Nénette et Jean, c’était avant tout un lieu : c’était Caissargues, la mer, la chaleur écrasante, c’était des heures de route, souvent de nuit et en musique pour que les trois filles dorment et ne chahutent pas. Nénette et Jean, c’était l’été, les Passeport et les Incollables comme devoirs de vacances, les après-midis qui traînent en longueur. Les petits chevaux et les UNO avec Nénette, Jean au jardin ou à la bibliothèque. C’était un verre d’Oasis dans la pénombre de la cuisine, des heures à jouer au ballon, à sortir en vélo avec un périmètre s’élargissant au fil des ans. C’étaient les insectes hors normes de la campagne pour trois citadines, le chant des cigales, les flamands roses, les balades à cheval et le bruissement des nuits étoilées.

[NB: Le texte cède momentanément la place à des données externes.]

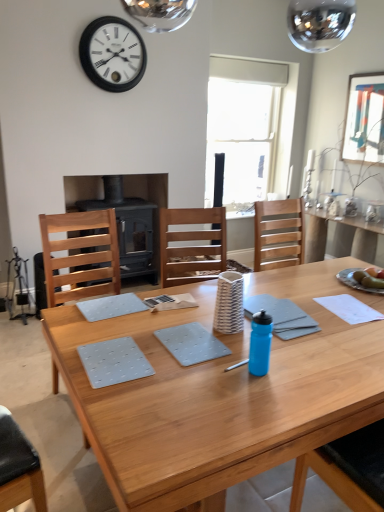 Question: Considering the relative sizes of wooden table at center and white matte wall clock at upper center in the image provided, is wooden table at center thinner than white matte wall clock at upper center?

Choices:
 (A) yes
 (B) no

Answer: (B)

Question: Is wooden table at center placed right next to white matte wall clock at upper center?

Choices:
 (A) yes
 (B) no

Answer: (B)

Question: Is wooden table at center positioned with its back to white matte wall clock at upper center?

Choices:
 (A) yes
 (B) no

Answer: (B)

Question: Does wooden table at center have a lesser height compared to white matte wall clock at upper center?

Choices:
 (A) no
 (B) yes

Answer: (A)

Question: Is wooden table at center surrounding white matte wall clock at upper center?

Choices:
 (A) yes
 (B) no

Answer: (B)

Question: Considering their positions, is gray matte placemat at center, which is counted as the 1th place mat, starting from the bottom, located in front of or behind light wood chair at left?

Choices:
 (A) front
 (B) behind

Answer: (A)

Question: In terms of height, does gray matte placemat at center, which is counted as the 1th place mat, starting from the bottom, look taller or shorter compared to light wood chair at left?

Choices:
 (A) short
 (B) tall

Answer: (A)

Question: Is gray matte placemat at center, which appears as the first place mat when viewed from the front, spatially inside light wood chair at left, or outside of it?

Choices:
 (A) inside
 (B) outside

Answer: (B)

Question: From the image's perspective, relative to light wood chair at left, is gray matte placemat at center, acting as the 2th place mat starting from the top, above or below?

Choices:
 (A) above
 (B) below

Answer: (B)

Question: From a real-world perspective, is light gray fabric placemat at center, which is counted as the 2th place mat, starting from the front, physically located above or below gray matte notebook at center?

Choices:
 (A) below
 (B) above

Answer: (B)

Question: Is light gray fabric placemat at center, positioned as the second place mat in bottom-to-top order, in front of or behind gray matte notebook at center in the image?

Choices:
 (A) front
 (B) behind

Answer: (B)

Question: Considering the positions of point (107, 297) and point (251, 300), is point (107, 297) closer or farther from the camera than point (251, 300)?

Choices:
 (A) farther
 (B) closer

Answer: (A)

Question: Looking at their shapes, would you say light gray fabric placemat at center, which is counted as the 2th place mat, starting from the front, is wider or thinner than gray matte notebook at center?

Choices:
 (A) thin
 (B) wide

Answer: (A)

Question: Is green matte apple at center in front of or behind gray matte notebook at center in the image?

Choices:
 (A) behind
 (B) front

Answer: (A)

Question: From the image's perspective, is green matte apple at center positioned above or below gray matte notebook at center?

Choices:
 (A) below
 (B) above

Answer: (B) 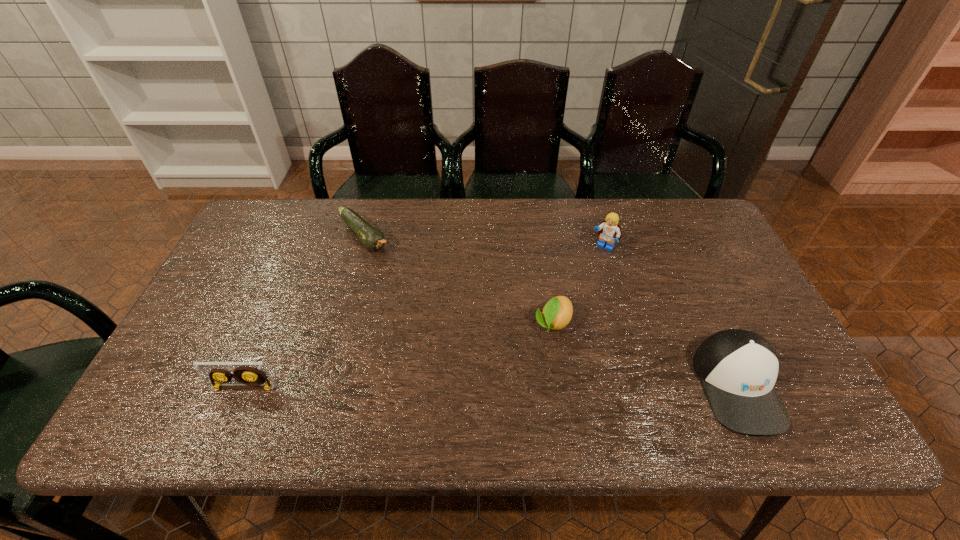 The image size is (960, 540). Identify the location of the leftmost object. (248, 375).

This screenshot has width=960, height=540. In order to click on cap in this screenshot , I will do `click(738, 369)`.

At what (x,y) coordinates should I click in order to perform the action: click on the third object from right to left. Please return your answer as a coordinate pair (x, y). This screenshot has width=960, height=540. Looking at the image, I should click on click(x=557, y=313).

The image size is (960, 540). I want to click on the fourth tallest object, so [x=557, y=313].

Locate an element on the screen. The image size is (960, 540). the fourth object from left to right is located at coordinates (609, 229).

Where is `zucchini`? This screenshot has height=540, width=960. zucchini is located at coordinates (372, 238).

You are a GUI agent. You are given a task and a screenshot of the screen. Output one action in this format:
    pyautogui.click(x=<x>, y=<y>)
    Task: Click on the second object from left to right
    This screenshot has width=960, height=540.
    Given the screenshot: What is the action you would take?
    pyautogui.click(x=372, y=238)

Image resolution: width=960 pixels, height=540 pixels. I want to click on vacant region located with leaves positioned above the fourth tallest object, so click(x=527, y=375).

Locate an element on the screen. vacant space positioned 0.090m with leaves positioned above the fourth tallest object is located at coordinates (532, 365).

Find the location of a particular element. vacant space located with leaves positioned above the fourth tallest object is located at coordinates (535, 359). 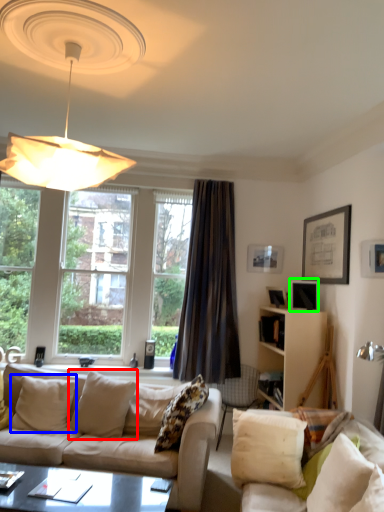 Question: Based on their relative distances, which object is farther from pillow (highlighted by a red box)? Choose from pillow (highlighted by a blue box) and picture frame (highlighted by a green box).

Choices:
 (A) pillow
 (B) picture frame

Answer: (B) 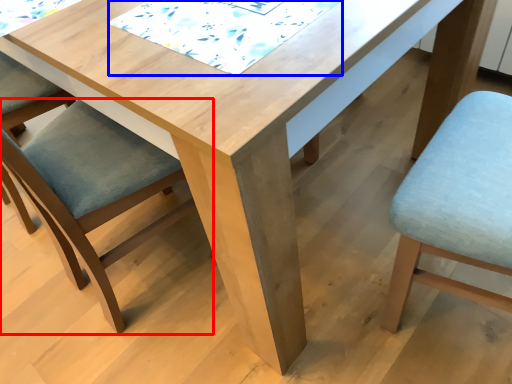 Question: Among these objects, which one is nearest to the camera, chair (highlighted by a red box) or quilt (highlighted by a blue box)?

Choices:
 (A) chair
 (B) quilt

Answer: (A) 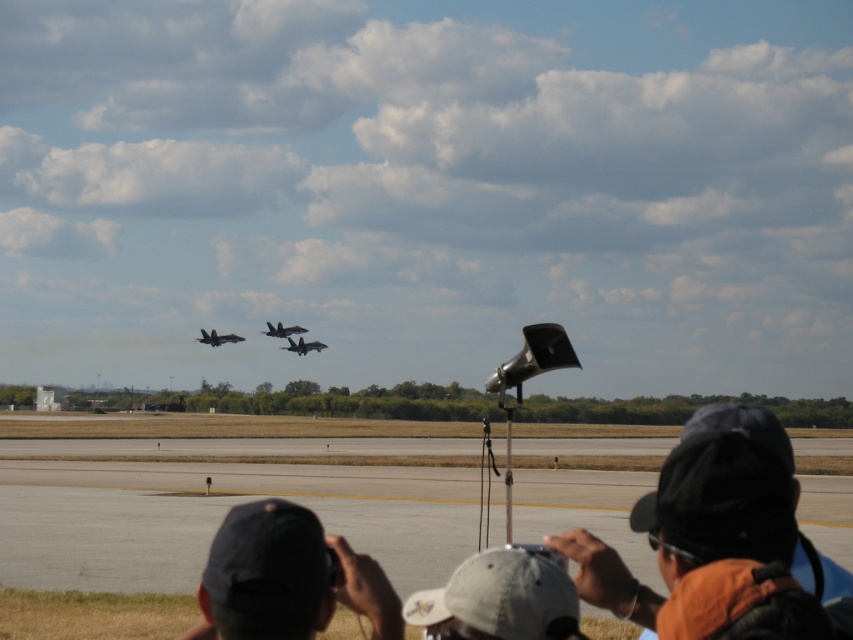 Question: Which point is farther to the camera?

Choices:
 (A) (224, 339)
 (B) (693, 550)
 (C) (450, 621)
 (D) (315, 349)

Answer: (D)

Question: Which is farther from the white fabric cap at lower center?

Choices:
 (A) silver metallic jet at center
 (B) asphalt tarmac at lower center

Answer: (A)

Question: Which of the following is the farthest from the observer?

Choices:
 (A) (253, 588)
 (B) (204, 337)
 (C) (86, 561)

Answer: (B)

Question: Is white fabric cap at lower center wider than silver metallic jet at center?

Choices:
 (A) yes
 (B) no

Answer: (B)

Question: Is white fabric cap at lower center to the right of dark gray metallic jet at upper center from the viewer's perspective?

Choices:
 (A) yes
 (B) no

Answer: (A)

Question: Can you confirm if asphalt tarmac at lower center is positioned to the left of dark gray cap at lower right?

Choices:
 (A) yes
 (B) no

Answer: (A) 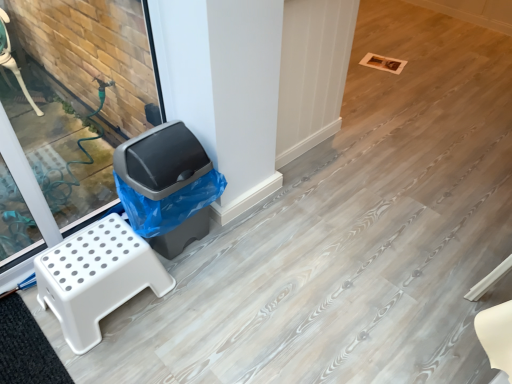 Where is `empty space that is to the right of gray plastic trash can at left`? empty space that is to the right of gray plastic trash can at left is located at coordinates (245, 245). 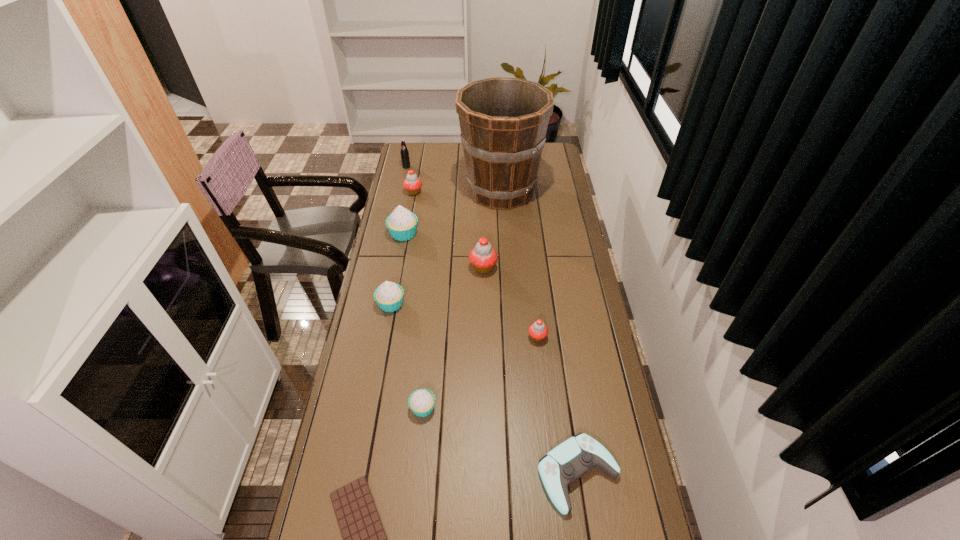 Where is `free region at the left edge`? The image size is (960, 540). free region at the left edge is located at coordinates (408, 252).

Image resolution: width=960 pixels, height=540 pixels. In order to click on vacant space at the right edge of the desktop in this screenshot , I will do `click(566, 335)`.

Find the location of a particular element. vacant space at the far left corner of the desktop is located at coordinates (415, 164).

Find the location of a particular element. vacant point located between the leftmost red cupcake and the second biggest white cupcake is located at coordinates (402, 248).

Where is `vacant space that's between the rightmost white cupcake and the pop`? Image resolution: width=960 pixels, height=540 pixels. vacant space that's between the rightmost white cupcake and the pop is located at coordinates (415, 287).

Where is `vacant region between the farthest white cupcake and the bucket`? The image size is (960, 540). vacant region between the farthest white cupcake and the bucket is located at coordinates (452, 212).

This screenshot has width=960, height=540. I want to click on empty location between the bucket and the second smallest red cupcake, so click(457, 192).

Where is `free space between the second smallest white cupcake and the second smallest red cupcake`? The width and height of the screenshot is (960, 540). free space between the second smallest white cupcake and the second smallest red cupcake is located at coordinates (402, 248).

The width and height of the screenshot is (960, 540). What are the coordinates of `vacant space that's between the second smallest white cupcake and the biggest white cupcake` in the screenshot? It's located at (397, 269).

Identify which object is located as the ninth nearest to the farthest red cupcake. Please provide its 2D coordinates. Your answer should be formatted as a tuple, i.e. [(x, y)], where the tuple contains the x and y coordinates of a point satisfying the conditions above.

[(364, 539)] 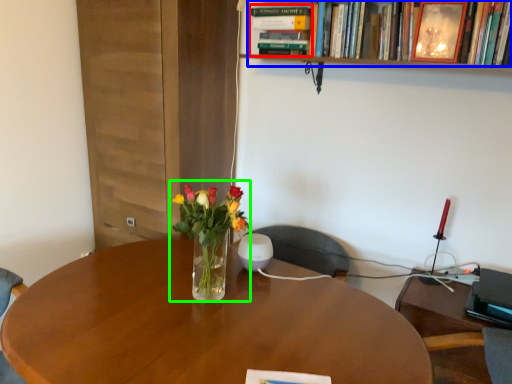 Question: Which is farther away from book (highlighted by a red box)? book (highlighted by a blue box) or floral arrangement (highlighted by a green box)?

Choices:
 (A) book
 (B) floral arrangement

Answer: (B) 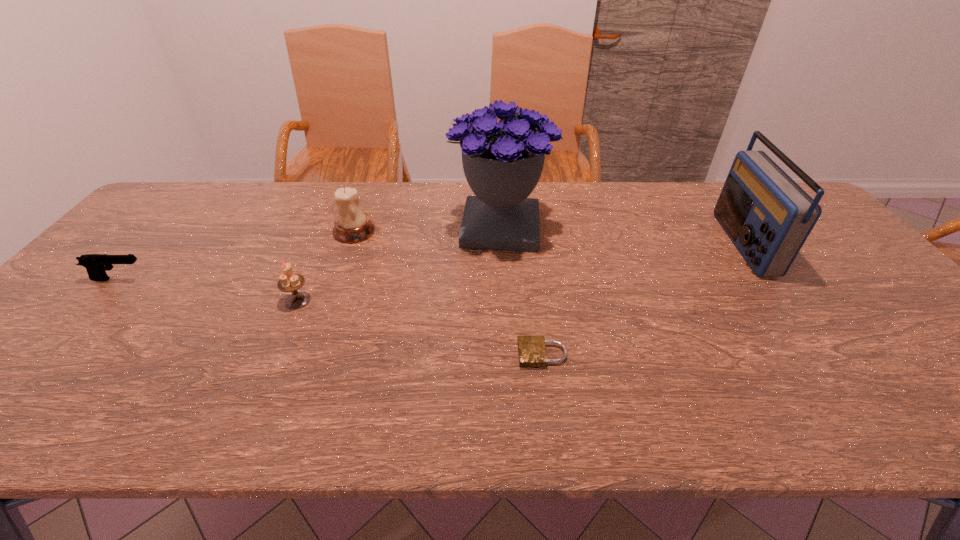 Image resolution: width=960 pixels, height=540 pixels. I want to click on padlock, so click(532, 352).

In order to click on free space located 0.130m on the left of the tallest object in this screenshot , I will do coord(408,227).

Where is `vacant space located on the front panel of the rightmost object`? The width and height of the screenshot is (960, 540). vacant space located on the front panel of the rightmost object is located at coordinates (665, 244).

Image resolution: width=960 pixels, height=540 pixels. In order to click on vacant space located on the front panel of the rightmost object in this screenshot , I will do `click(635, 244)`.

Identify the location of vacant area located on the front panel of the rightmost object. This screenshot has height=540, width=960. (608, 244).

The height and width of the screenshot is (540, 960). I want to click on free space located on the left of the farther candle holder, so [x=294, y=231].

The width and height of the screenshot is (960, 540). I want to click on free location located 0.310m on the left of the nearer candle holder, so click(x=162, y=300).

At what (x,y) coordinates should I click in order to perform the action: click on free location located on the front-facing side of the pistol. Please return your answer as a coordinate pair (x, y). Looking at the image, I should click on (189, 279).

I want to click on free space located on the keyhole side of the padlock, so click(x=380, y=354).

I want to click on vacant area situated on the keyhole side of the padlock, so click(407, 354). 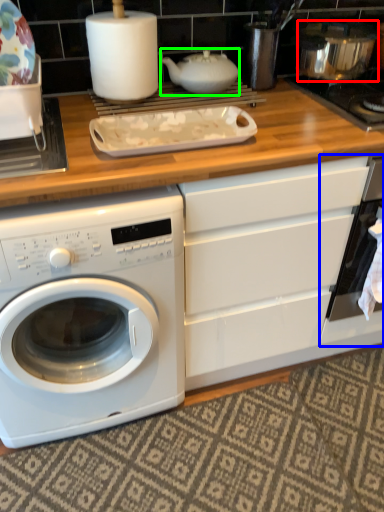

Nénette et Jean, c’étaient des grands-parents intermittents. On aimait quand Jean faisait bouger ses oreilles, moins quand il imposait un silence pesant pendant l’après-midi. J’aurais tant à écouter de lui maintenant que je suis adulte, mais il transmettait si peu aux enfants bien vives que nous étions alors. On attendait impatiemment que Nénette nous appelle pour le goûter ou tienne la banque du Monopoly, mais on riait sous cape quand elle usait d’une surdité sélective pour ne pas nous répondre.
Nénette sans Jean, c’est la maison vendue avec ce qu’il restait de souvenirs dedans. C’est le réaménagement du 121, les liens ténus qui se distendent encore. Nénette sans Jean, c’est une grosse part de solitude, les conversations décousues et les prénoms interchangeables. C’est un sourire sincère et un étonnement sans cesse renouvelé devant le temps qui passe et les filles qui grandissent, d’autant que la marche est chaque année plus haute pour elle qui se souvient surtout de gamines pré-pubères. C’est un air embarrassé, les adultes regardant leurs pieds quand ses propos hachés s’affranchissent de toute logique, quand la raison prend le large pour des voyages toujours plus longs. Nénette sans Jean, c’est une occasion manquée, une grand-mère et une femme au bout du compte un peu étrangères.
Nénette est partie mais cela fait bien longtemps qu’il est trop tard pour les regrets ; elle restera dans ma mémoire une ombre ancrée dans un autre espace-temps, associée au sucre poisseux des crêpes Nutella, et au sel sur la peau de l’enfance.